What the task asks:
Using the records that follow, tally the lines containing the word "Saya" and state only the count.

(Source information Opens)

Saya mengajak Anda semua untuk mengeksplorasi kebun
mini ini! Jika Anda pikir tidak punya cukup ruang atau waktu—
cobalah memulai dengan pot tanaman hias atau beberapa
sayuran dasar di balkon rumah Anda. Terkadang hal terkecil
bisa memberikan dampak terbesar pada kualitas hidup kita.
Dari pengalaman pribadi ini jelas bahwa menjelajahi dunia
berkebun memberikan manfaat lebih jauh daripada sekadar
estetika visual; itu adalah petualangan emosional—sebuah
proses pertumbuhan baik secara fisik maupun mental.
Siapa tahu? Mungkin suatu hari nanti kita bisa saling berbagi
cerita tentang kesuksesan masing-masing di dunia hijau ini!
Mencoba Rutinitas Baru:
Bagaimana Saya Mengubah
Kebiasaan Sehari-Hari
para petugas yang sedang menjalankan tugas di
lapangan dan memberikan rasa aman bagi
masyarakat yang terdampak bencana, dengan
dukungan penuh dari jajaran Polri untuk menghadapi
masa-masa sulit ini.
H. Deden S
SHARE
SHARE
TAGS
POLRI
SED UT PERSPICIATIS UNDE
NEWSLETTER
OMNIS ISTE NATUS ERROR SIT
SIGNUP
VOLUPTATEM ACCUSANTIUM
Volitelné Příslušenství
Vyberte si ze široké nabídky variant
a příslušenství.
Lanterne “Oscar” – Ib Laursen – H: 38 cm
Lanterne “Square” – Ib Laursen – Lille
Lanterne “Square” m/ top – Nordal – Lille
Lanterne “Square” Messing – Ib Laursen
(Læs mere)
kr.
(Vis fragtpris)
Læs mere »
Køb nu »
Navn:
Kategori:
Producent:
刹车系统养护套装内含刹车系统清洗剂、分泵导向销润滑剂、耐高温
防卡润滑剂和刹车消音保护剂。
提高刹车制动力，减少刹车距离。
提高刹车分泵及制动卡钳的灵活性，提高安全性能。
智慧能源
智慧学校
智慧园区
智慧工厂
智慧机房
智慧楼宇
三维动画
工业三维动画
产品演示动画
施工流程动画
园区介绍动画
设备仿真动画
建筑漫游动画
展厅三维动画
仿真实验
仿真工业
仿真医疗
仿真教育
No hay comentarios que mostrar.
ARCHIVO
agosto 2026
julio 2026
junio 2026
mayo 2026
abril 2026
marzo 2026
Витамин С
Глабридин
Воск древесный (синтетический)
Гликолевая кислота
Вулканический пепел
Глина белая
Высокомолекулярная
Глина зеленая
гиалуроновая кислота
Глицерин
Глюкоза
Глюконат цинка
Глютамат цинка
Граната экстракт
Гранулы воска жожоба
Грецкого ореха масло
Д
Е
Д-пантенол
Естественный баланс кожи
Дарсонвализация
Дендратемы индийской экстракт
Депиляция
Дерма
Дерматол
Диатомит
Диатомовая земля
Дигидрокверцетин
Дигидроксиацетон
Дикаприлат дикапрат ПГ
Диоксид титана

(Source information Closes)
(Source information Opens)

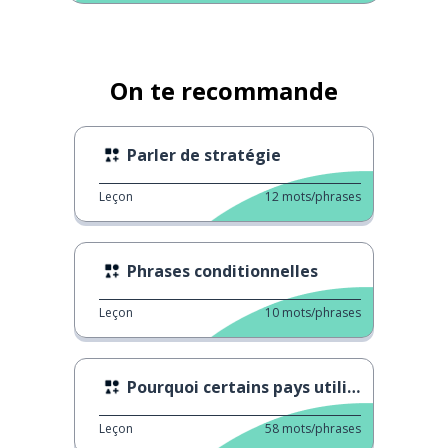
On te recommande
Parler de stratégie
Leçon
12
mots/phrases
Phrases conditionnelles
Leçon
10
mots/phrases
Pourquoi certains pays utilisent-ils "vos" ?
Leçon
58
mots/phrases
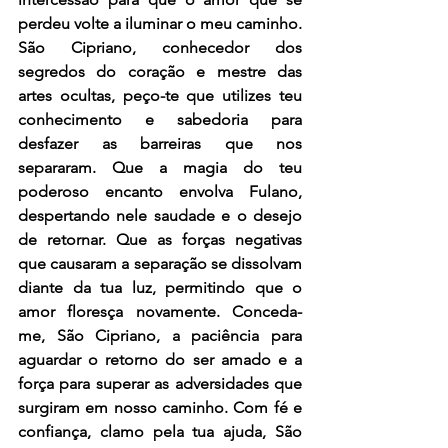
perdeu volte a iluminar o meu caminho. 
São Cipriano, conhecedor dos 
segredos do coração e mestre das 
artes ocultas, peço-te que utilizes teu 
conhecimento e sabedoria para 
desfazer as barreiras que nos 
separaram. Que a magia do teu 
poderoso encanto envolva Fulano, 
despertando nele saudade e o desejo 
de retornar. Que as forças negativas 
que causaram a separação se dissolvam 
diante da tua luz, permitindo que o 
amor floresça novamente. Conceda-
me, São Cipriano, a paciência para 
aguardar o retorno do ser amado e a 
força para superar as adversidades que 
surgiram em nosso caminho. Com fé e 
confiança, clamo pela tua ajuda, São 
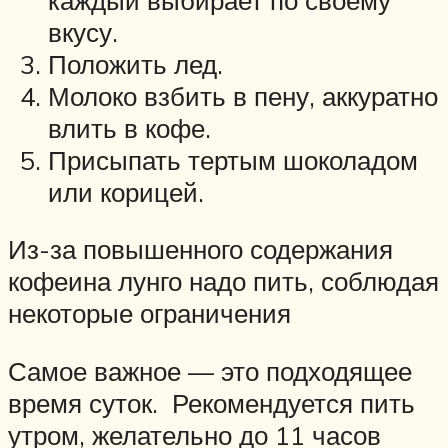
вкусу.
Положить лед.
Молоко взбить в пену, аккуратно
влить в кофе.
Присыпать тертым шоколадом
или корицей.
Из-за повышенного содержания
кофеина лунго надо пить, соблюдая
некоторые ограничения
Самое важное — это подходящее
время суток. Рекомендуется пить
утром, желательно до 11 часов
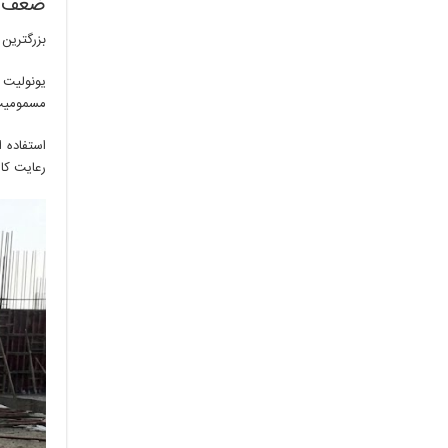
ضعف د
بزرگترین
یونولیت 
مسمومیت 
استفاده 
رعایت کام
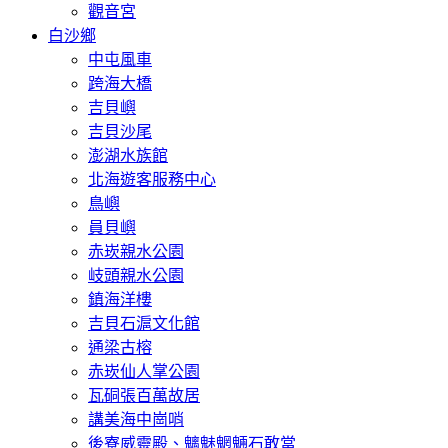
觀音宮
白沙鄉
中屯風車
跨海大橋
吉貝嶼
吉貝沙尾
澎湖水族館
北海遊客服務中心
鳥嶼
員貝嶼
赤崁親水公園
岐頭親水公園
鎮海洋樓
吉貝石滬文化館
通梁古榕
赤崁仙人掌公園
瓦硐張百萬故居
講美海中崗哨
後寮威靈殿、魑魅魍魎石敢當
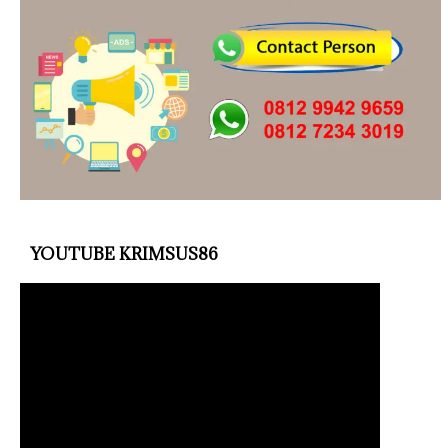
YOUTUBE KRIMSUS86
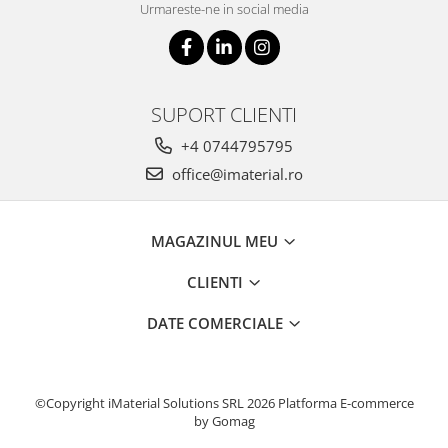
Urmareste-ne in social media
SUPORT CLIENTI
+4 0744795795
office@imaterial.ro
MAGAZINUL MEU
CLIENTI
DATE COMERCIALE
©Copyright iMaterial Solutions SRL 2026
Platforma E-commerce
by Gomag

(Source information Closes)
(Source information Opens)

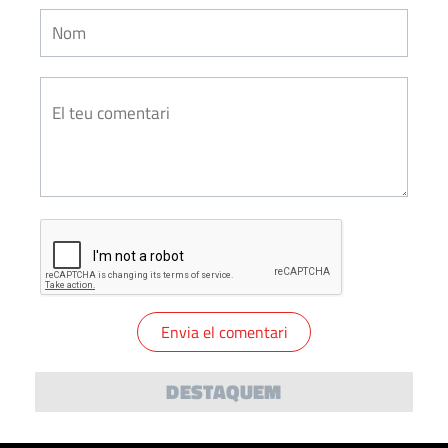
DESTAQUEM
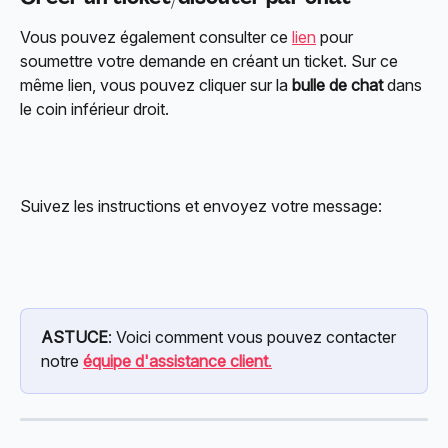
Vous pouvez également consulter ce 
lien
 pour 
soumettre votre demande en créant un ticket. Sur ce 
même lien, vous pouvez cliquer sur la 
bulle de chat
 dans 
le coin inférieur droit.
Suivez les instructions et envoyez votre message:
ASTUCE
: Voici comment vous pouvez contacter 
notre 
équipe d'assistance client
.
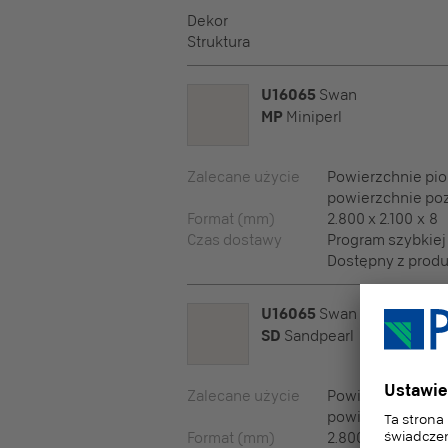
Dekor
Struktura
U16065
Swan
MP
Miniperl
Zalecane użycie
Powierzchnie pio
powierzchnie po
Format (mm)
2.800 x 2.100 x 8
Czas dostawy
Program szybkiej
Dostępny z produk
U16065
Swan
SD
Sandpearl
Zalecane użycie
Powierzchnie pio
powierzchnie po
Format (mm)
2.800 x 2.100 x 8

(Source information Closes)

Exercise response:
2